**EXERCISE DATA**:
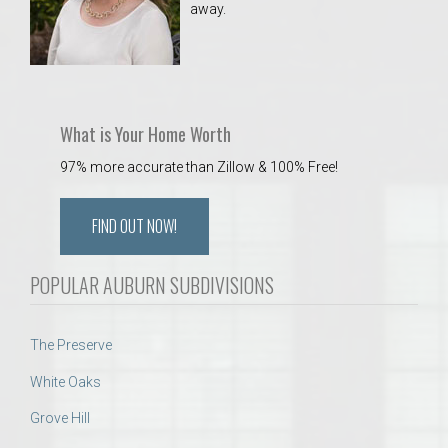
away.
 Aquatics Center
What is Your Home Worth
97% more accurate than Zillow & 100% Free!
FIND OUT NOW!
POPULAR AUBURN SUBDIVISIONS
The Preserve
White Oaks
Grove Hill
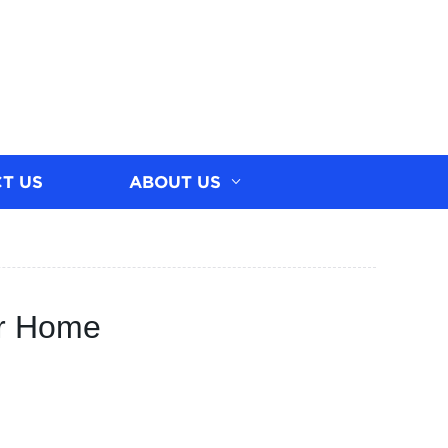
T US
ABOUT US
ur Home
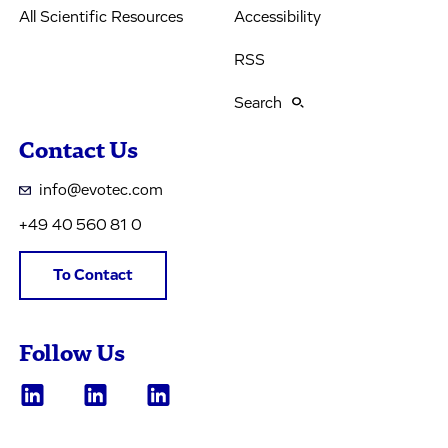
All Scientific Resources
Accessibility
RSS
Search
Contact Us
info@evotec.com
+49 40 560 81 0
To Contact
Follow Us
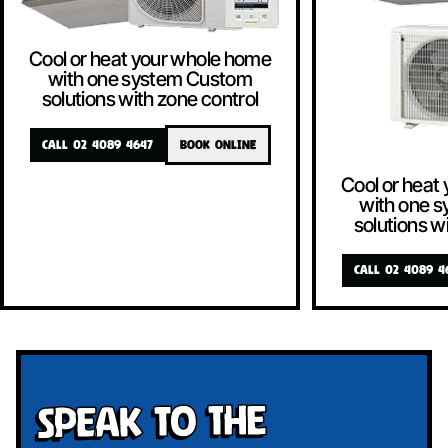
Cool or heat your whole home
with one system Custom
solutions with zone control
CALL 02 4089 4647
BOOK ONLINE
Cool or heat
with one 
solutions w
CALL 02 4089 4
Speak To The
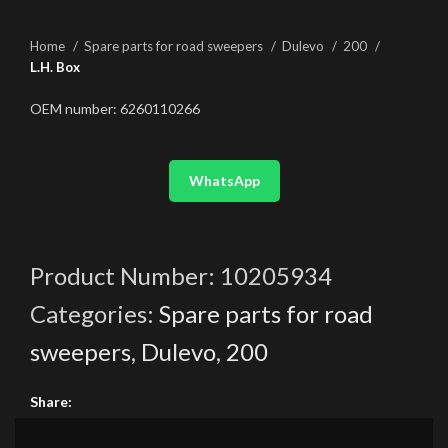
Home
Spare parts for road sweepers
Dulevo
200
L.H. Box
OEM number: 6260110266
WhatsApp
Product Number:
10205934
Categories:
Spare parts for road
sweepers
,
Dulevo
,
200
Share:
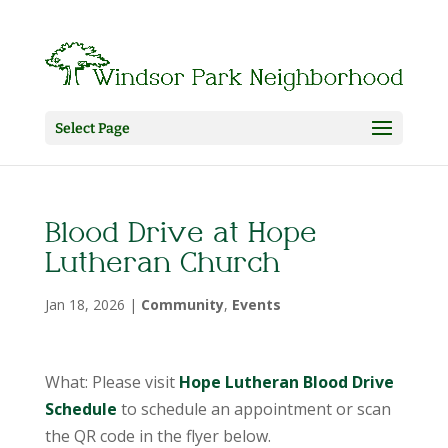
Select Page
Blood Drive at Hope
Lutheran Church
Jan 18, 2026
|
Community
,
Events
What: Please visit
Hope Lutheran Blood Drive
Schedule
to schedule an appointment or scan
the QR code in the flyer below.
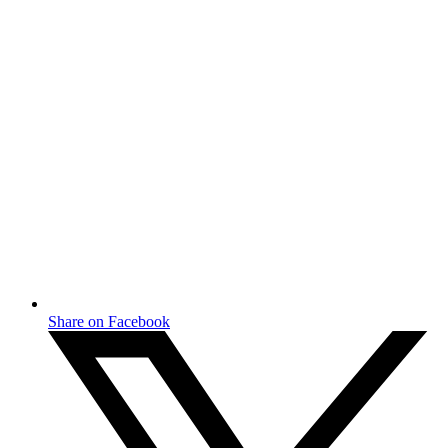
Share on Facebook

* * *

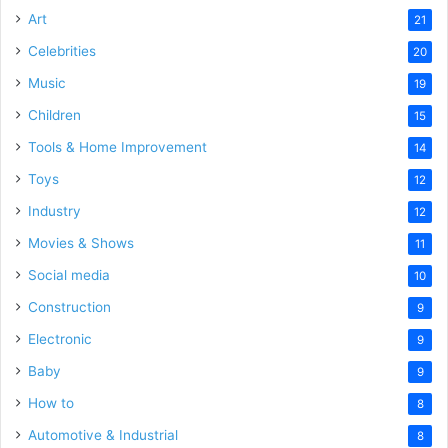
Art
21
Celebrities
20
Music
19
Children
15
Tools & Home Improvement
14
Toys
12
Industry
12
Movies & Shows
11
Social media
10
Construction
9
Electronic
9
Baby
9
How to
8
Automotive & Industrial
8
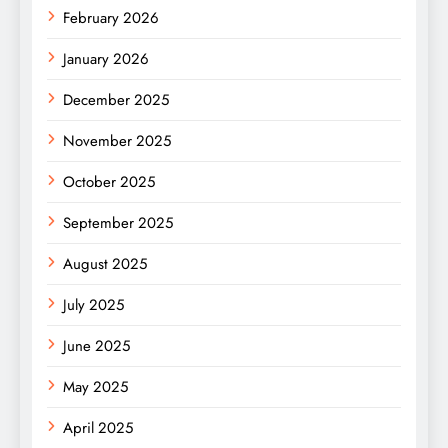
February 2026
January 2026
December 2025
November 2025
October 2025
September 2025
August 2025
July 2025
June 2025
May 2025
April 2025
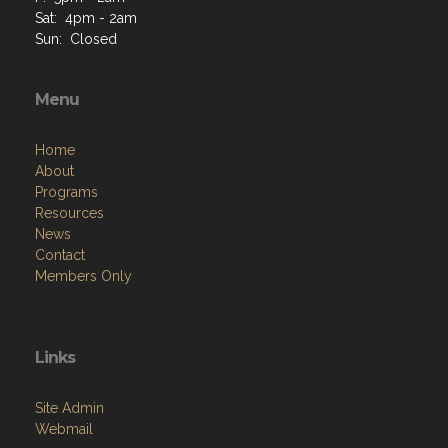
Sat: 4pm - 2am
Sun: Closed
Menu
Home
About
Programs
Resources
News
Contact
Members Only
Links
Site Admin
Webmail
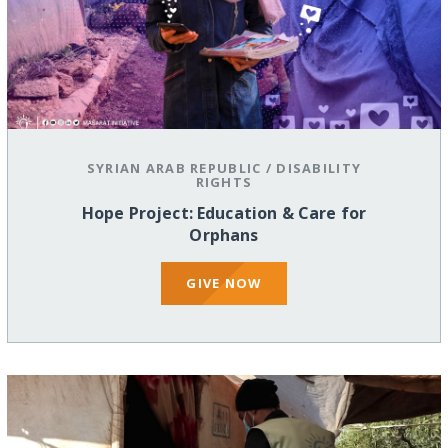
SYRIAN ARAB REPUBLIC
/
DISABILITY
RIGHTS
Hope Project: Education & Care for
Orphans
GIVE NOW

**TASK OBJECTIVE**: Lines that include the word "heat" are to be extracted from the data above.

**RESPONSE FOR THIS EXERCISE**:
Cool or heat your whole home
Cool or heat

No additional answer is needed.